There's so much going into this musical puzzle that I may as well be trying to put the pieces together with a blindfold on. One minute a rock band with epic vocal delivery, the next a folk band using nothing but the grassroots of voice and acoustic guitar, and the next a hardcore band buzzing with energy and dissonance, the Look Machine have truly covered all bases. They've reached to the farthest corners of rock music and taken something special from each. And rather than a muddled result with no true sense of itself, they've succeeded in being a jack of all trades.

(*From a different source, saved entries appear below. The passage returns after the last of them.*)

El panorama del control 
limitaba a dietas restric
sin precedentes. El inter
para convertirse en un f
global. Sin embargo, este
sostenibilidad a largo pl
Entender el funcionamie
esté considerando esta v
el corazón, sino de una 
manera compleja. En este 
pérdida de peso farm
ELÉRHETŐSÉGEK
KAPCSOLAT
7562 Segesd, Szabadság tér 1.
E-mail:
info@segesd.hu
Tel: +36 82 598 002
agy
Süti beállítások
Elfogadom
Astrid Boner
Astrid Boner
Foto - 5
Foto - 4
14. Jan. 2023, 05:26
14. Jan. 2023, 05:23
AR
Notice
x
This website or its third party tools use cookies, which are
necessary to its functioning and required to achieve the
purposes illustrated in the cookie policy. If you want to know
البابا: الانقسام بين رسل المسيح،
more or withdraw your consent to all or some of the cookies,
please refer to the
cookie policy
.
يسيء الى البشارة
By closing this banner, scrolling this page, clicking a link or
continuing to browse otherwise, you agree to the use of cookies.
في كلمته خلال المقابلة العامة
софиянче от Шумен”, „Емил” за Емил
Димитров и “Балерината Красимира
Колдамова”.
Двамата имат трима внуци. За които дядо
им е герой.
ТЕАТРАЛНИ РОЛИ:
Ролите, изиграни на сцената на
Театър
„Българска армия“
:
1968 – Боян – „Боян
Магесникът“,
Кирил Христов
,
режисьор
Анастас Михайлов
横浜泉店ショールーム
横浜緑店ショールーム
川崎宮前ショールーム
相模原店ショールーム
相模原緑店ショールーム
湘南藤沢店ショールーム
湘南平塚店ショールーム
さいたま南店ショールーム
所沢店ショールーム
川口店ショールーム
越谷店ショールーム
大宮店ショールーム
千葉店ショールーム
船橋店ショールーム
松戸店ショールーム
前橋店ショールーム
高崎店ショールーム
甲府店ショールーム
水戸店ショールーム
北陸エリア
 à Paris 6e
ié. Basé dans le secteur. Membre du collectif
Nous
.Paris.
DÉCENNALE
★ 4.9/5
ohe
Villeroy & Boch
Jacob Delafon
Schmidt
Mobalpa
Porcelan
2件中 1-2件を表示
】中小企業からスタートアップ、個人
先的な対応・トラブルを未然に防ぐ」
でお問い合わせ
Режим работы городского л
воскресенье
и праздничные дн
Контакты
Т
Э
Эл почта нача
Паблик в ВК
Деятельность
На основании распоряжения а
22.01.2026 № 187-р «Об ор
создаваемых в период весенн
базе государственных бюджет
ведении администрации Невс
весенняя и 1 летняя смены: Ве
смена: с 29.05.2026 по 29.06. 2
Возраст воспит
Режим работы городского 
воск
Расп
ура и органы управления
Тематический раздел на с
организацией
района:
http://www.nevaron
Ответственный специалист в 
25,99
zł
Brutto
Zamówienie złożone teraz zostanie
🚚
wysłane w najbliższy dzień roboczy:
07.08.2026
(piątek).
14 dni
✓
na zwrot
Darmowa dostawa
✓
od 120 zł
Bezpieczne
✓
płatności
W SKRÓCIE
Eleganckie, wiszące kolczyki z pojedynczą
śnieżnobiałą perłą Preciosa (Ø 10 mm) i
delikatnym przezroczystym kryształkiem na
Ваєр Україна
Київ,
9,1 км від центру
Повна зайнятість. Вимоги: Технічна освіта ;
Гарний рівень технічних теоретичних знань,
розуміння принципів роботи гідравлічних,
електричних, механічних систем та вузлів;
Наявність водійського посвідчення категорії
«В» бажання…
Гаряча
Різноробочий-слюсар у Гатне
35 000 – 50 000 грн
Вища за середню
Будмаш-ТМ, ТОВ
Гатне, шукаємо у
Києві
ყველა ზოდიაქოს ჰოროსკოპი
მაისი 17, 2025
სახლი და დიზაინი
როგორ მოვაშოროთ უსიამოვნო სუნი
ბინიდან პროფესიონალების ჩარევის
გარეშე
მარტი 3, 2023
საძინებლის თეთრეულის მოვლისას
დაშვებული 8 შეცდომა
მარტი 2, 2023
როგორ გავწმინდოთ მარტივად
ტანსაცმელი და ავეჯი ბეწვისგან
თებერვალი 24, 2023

Somewhat surprisingly though, it's not the tempo of the songs that dictates the variety, it's not the instruments used therein, but the vocals of singer Jason Latshaw. It is then maybe the truest irony of all that the producer of the record is Latshaw's brother Josh, who played in the now defunct Boysetsfire, and how eerie similarities shared between Jason Latshaw and Boysetsfire vocalist Nathan Gray are. Since Latshaw does not often let loose and yell the way Gray did, it's in the singing that there's remarkable similarity.

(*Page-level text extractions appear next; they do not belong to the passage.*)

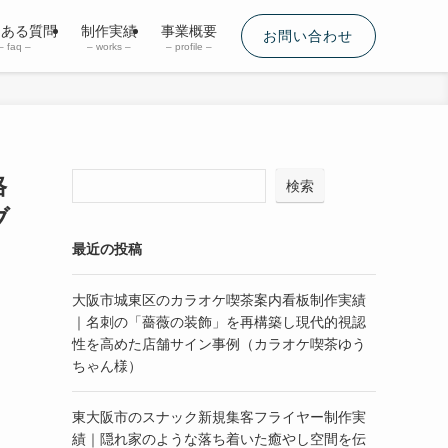
くある質問
制作実績
事業概要
お問い合わせ
– faq –
– works –
– profile –
格
検索
ブ
最近の投稿
大阪市城東区のカラオケ喫茶案内看板制作実績
｜名刺の「薔薇の装飾」を再構築し現代的視認
性を高めた店舗サイン事例（カラオケ喫茶ゆう
ちゃん様）
東大阪市のスナック新規集客フライヤー制作実
績｜隠れ家のような落ち着いた癒やし空間を伝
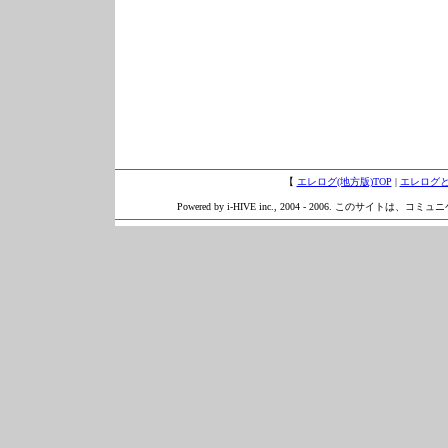
【
エレログ(地方版)TOP
|
エレログ
Powered by i-HIVE inc., 2004 - 2006. このサイトは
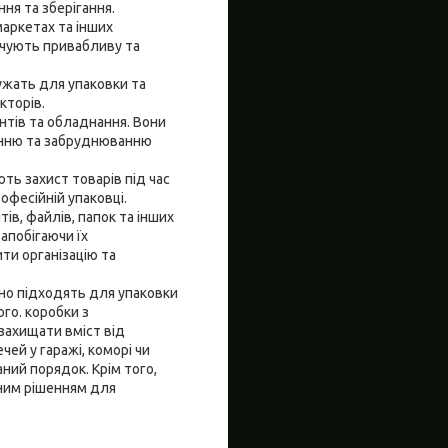
ня та зберігання.
маркетах та інших
ечують привабливу та
лужать для упаковки та
кторів.
нтів та обладнання. Вони
енню та забруднюванню
ть захист товарів під час
офесійній упаковці.
ів, файлів, папок та інших
апобігаючи їх
ти організацію та
ьно підходять для упаковки
ого. коробки з
захищати вміст від
ей у гаражі, коморі чи
ий порядок. Крім того,
дним рішенням для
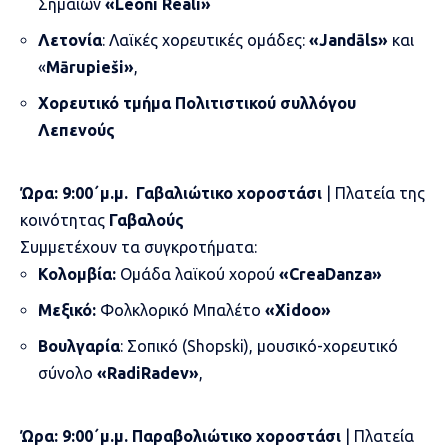
Σημαιών
«Leoni Reali»
Λετονία
: Λαϊκές χορευτικές ομάδες:
«Jandāls»
και
«
Mārupieši»
,
Χορευτικό τμήμα Πολιτιστικού συλλόγου
Λεπενούς
Ώρα:
9:00
΄
μ.μ.
Γαβαλιώτικο χοροστάσι
| Πλατεία της
κοινότητας
Γαβαλούς
Συμμετέχουν τα συγκροτήματα:
Κολομβία:
Ομάδα λαϊκού χορού
«CreaDanza»
Μεξικό:
Φολκλορικό Μπαλέτο
«Xidoo»
Βουλγαρία
: Σοπικό (Shopski), μουσικό-χορευτικό
σύνολο
«RadiRadev»
,
Ώρα:
9:00
΄
μ.μ.
Παραβολιώτικο χοροστάσι
| Πλατεία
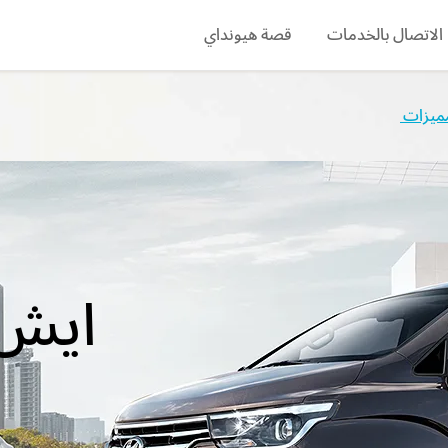
الاتصال بالخدمات
قصة هيونداي
search
مميزات
ايش 1 الجديدة ك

With 15 songs and an extremely wide variety of tempos and sounds, it gives ample opportunity for variety in the vocals, making sure they suit a stripped-down acoustic sound, or a grandiose heightened atmosphere; after all, the band likes to interweave both styles in over the course of all 15 songs. And with that many tracks, it's easy to lose direction and it's easy to lose momentum, but the constant changes in almost every facet of songwriting alleviate that problem completely. The somber state of "Stop the Bleeding" is the band's shining moment, and one where they sound so completely comfortable and completely in control that you can't help but be impressed. Using only the absolute bare amount of instrumentation, Latshaw's vocal qualities are on full display. The despondent lyrical delivery on lines like "I turned into someone I never thought I'd know" is chill-inducing. They work just as well in a more intense manner, though, as the opening riffs to "Name" are alarming and foreshadow the intensity to come. The vocals never do rise to a scream, but all that's brewing beneath the surface with the cascading rhythms and solid drum fills is impressive nonetheless.
Most tracks fall somewhere in the middle in regards to pace and intensity, but there's enough internal variety to keep each of the 15 songs in the category of "worth listening to."
A truly unique effort with something to offer to a wide variety of people. The fact that so many styles, tempos, and ideas can coalesce in a very coherent effort is something to at very least be admired. No, I can't pin this to one genre, but for once, it simply doesn't matter.